The US had been pushing for at least eight years of data exclusivity for developers of biologic medicines, which are derived from biological sources such as human cells, blood, proteins and antibodies, and are used to treat diseases including cancer and rheumatoid arthritis.

Australian law currently provides for a five-year period of data exclusivity, and the extra years were potentially worth billions to pharmaceutical companies by delaying the entrance of lower-cost rivals the while adding hundreds of millions to the cost of the PBS.

The issue threatened to derail the deal, but US negotiators accepted an Australian counter-proposal to accept the five-year protection period where it exists while giving countries the option to opt for eight years if they so choose.

Prime Minister Malcolm Turnbull hailed the signing of the trade a “very big win”.

Public health campaigner Professor Mike Daube said the provision in the deal preventing tobacco companies from suing countries for anti-tobacco laws was “a quite remarkable and historic development”.

“It’s a huge achievement for public health, and possibly the biggest international setback for the tobacco industry that we have ever seen,” he said. “Tobacco has rightly been singled out as the pariah industry.”

There had been fears that tobacco and alcohol producers would use ISDS provisions to try and prevent governments from implementing public health measures – tobacco companies are already using ISDS provisions in Australia’s trade agreement with Hong Kong to challenge the legality of tobacco plain packaging laws.

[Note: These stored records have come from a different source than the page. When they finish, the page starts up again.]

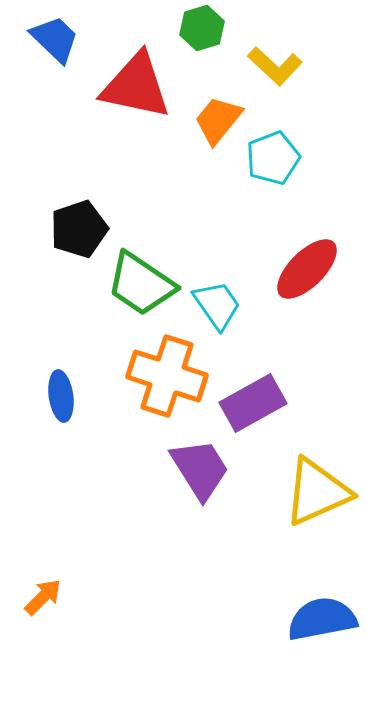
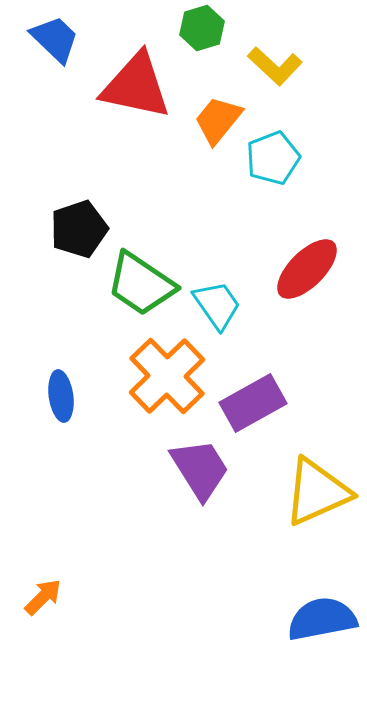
orange cross: rotated 28 degrees clockwise
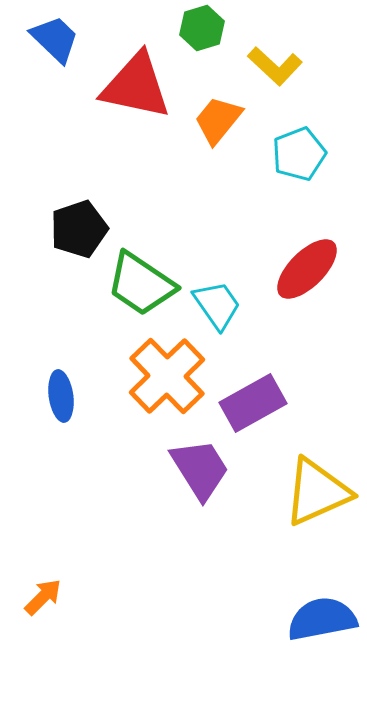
cyan pentagon: moved 26 px right, 4 px up
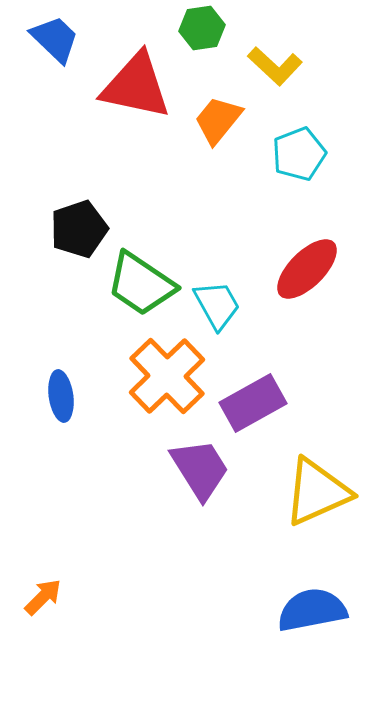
green hexagon: rotated 9 degrees clockwise
cyan trapezoid: rotated 6 degrees clockwise
blue semicircle: moved 10 px left, 9 px up
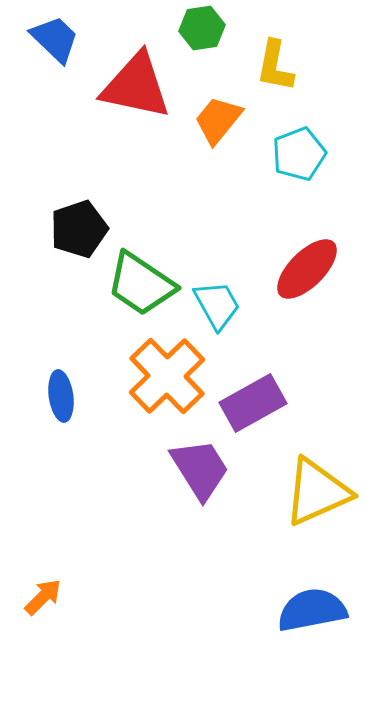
yellow L-shape: rotated 58 degrees clockwise
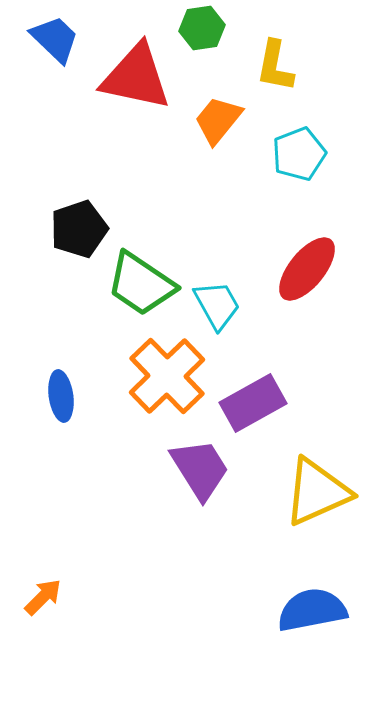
red triangle: moved 9 px up
red ellipse: rotated 6 degrees counterclockwise
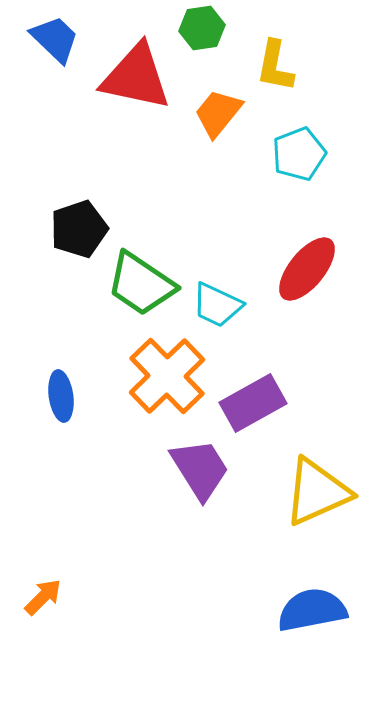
orange trapezoid: moved 7 px up
cyan trapezoid: rotated 144 degrees clockwise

The Government has expressed confidence that the finalised deal will prevent this, but intellectual property law expert Professor Matthew Rimmer sounded a more cautious note.

“Drug companies, junk food and soda companies, and alcohol manufacturers could still challenge government policy and regulation,” Professor Rimmer told Fairfax Media. “There is concern that the general defences for public health policy are limited.”

A major gripe of critics has been the secrecy surrounding the negotiations, which Professor Rimmer said had not served public health policy well.

Among those concerned about the health implications of the completed TPP is medical charity Medicins Sans Frontieres, which warned it would limit the access of people in developing countries to vital drugs.

The charity said millions relied on the ability of pharmaceutical companies in places like India to manufacture drugs coming off patent for a fraction of the cost of name brand producers, and the precedent set by the trade deal would impede this.

“The big losers in the TPP are patients and treatment providers in developing countries,” US Manager of MSF’s Access campaign Judit Rius Sanjuan told Fairfax Media. “Although the text has improved over the initial demands, the TPP will still go down in history as the worst trade agreement for access to medicines in developing countries, which will be forced to change their laws to incorporate abusive intellectual property protections for pharmaceutical companies.”